- Exercise details -
Where does the word "Doctors" show up in the data? Please find each such line and copy it.

- Input records -
####################

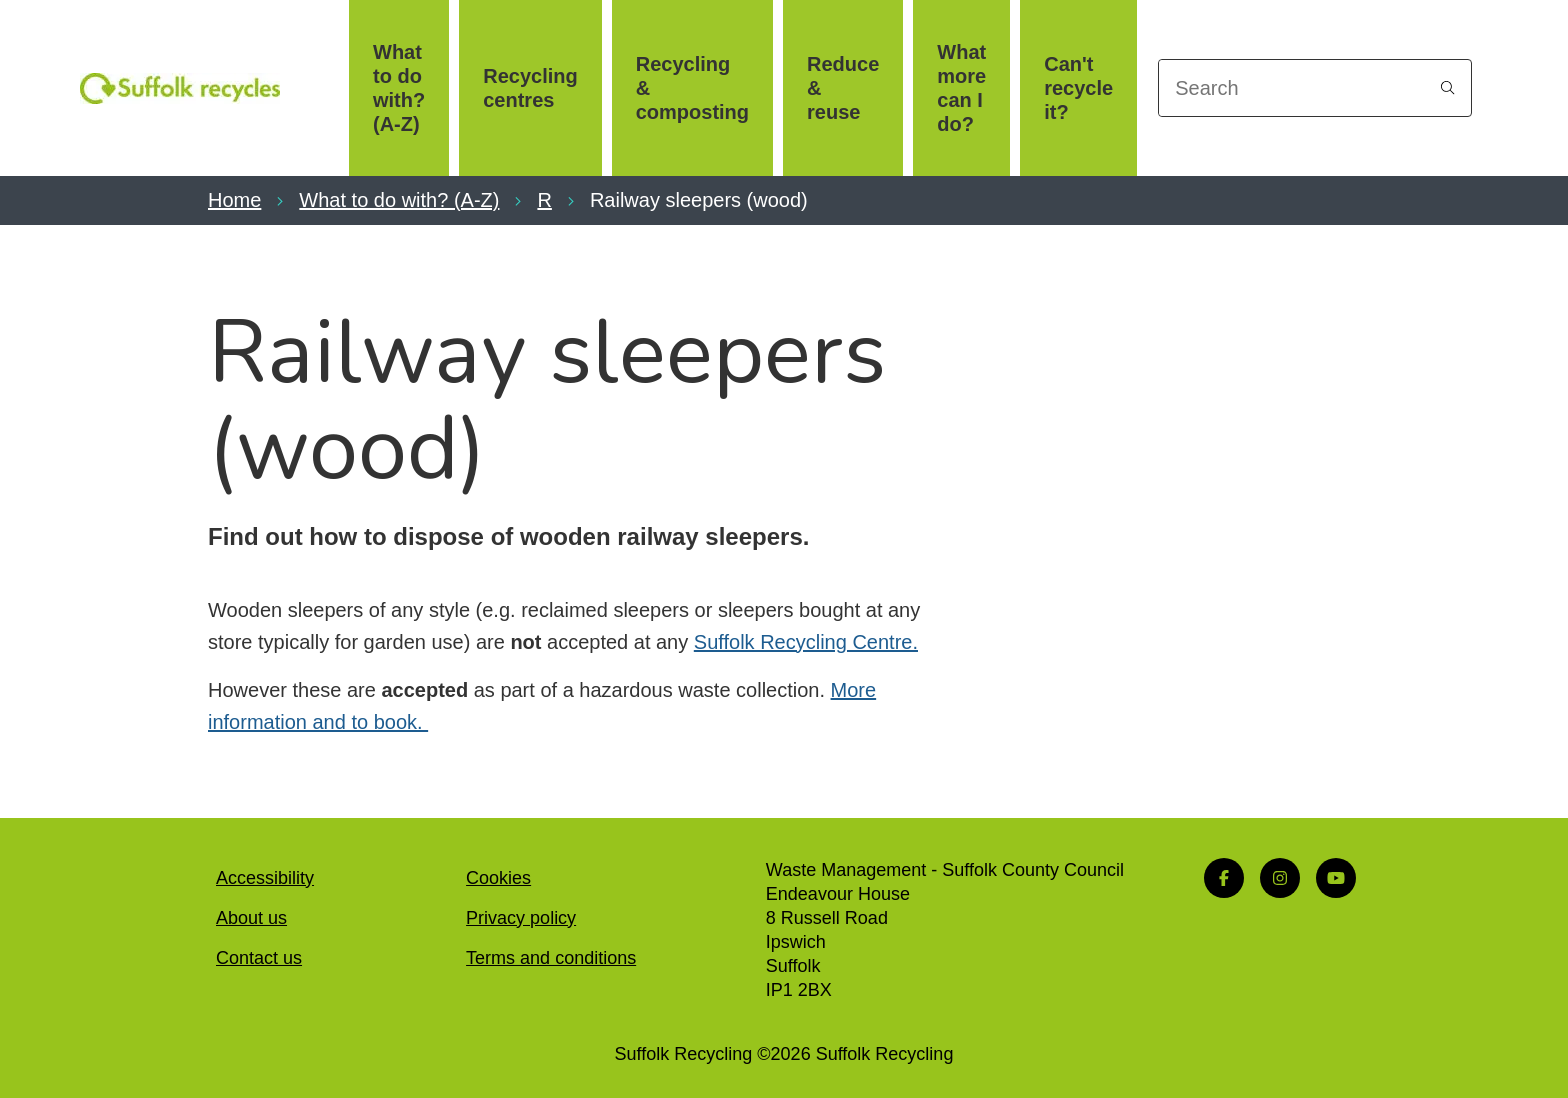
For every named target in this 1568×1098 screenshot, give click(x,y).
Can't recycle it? (1078, 88)
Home (234, 200)
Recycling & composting (692, 88)
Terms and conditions (551, 958)
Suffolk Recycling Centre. (806, 642)
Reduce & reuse (843, 88)
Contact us (259, 958)
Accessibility (265, 878)
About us (251, 918)
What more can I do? (961, 88)
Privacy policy (521, 918)
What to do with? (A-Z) (399, 88)
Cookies (498, 878)
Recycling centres (530, 88)
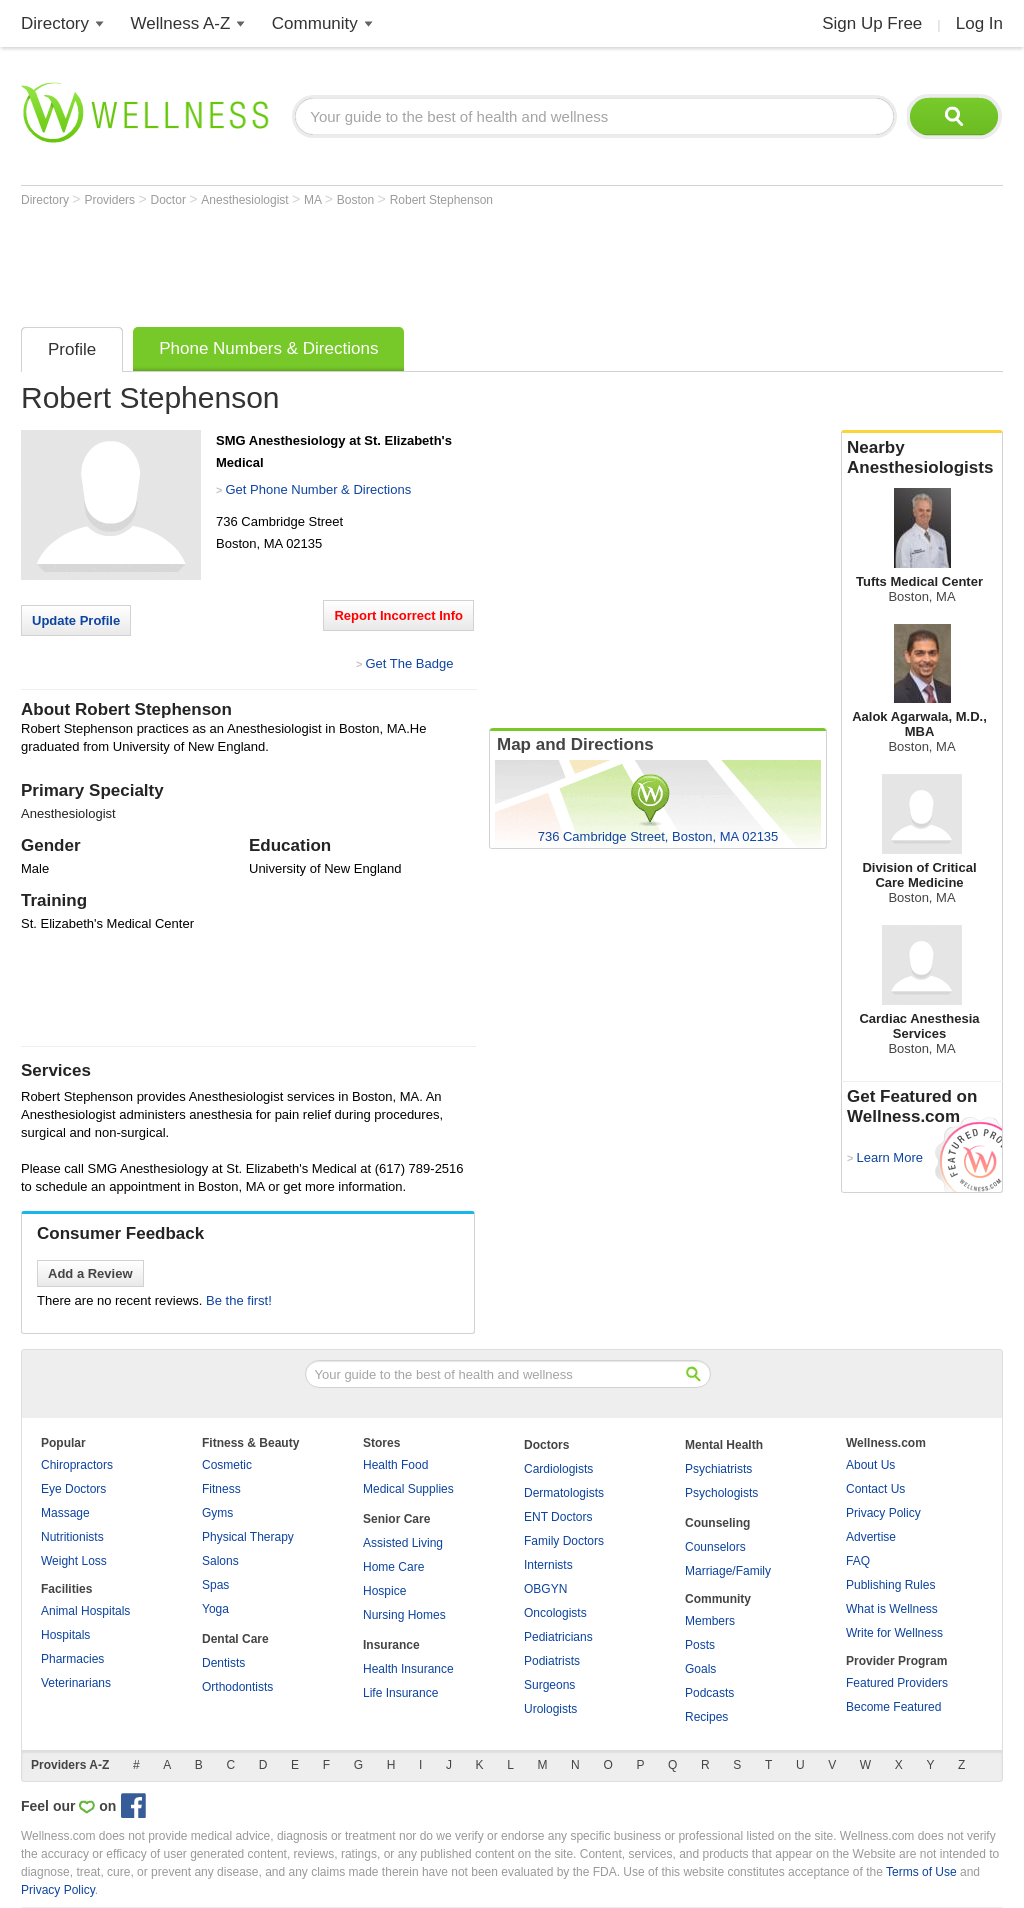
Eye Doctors (73, 1489)
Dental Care (235, 1639)
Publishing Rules (890, 1585)
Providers (111, 200)
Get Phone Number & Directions (318, 489)
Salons (220, 1561)
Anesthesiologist (246, 200)
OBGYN (545, 1589)
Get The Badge (409, 663)
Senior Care (396, 1519)
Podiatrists (552, 1661)
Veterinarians (76, 1683)
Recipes (706, 1717)
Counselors (715, 1547)
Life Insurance (400, 1693)
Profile (72, 349)
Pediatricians (558, 1637)
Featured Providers (897, 1683)
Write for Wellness (894, 1633)
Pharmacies (72, 1659)
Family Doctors (564, 1541)
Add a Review (90, 1273)
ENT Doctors (558, 1517)
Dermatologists (564, 1493)
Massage (65, 1513)
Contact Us (875, 1489)
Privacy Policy (883, 1513)
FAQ (858, 1561)
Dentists (223, 1663)
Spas (215, 1585)
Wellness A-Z (181, 23)
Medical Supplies (408, 1489)
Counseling (717, 1523)
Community (315, 23)
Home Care (393, 1567)
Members (710, 1621)
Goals (700, 1669)
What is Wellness (892, 1609)
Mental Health (724, 1445)
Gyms (217, 1513)
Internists (548, 1565)
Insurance (391, 1645)
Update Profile (76, 620)
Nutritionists (72, 1537)
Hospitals (65, 1635)
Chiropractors (77, 1465)
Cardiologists (558, 1469)
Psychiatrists (718, 1469)
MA (314, 200)
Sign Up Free (872, 23)
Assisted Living (403, 1543)
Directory (55, 23)
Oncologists (555, 1613)
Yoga (215, 1609)
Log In (979, 23)
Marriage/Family (728, 1571)
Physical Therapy (248, 1537)
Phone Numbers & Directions (268, 348)
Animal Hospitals (85, 1611)
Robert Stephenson (441, 200)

####################

- Expected answer -
Eye Doctors (73, 1489)
Family Doctors (564, 1541)
ENT Doctors (558, 1517)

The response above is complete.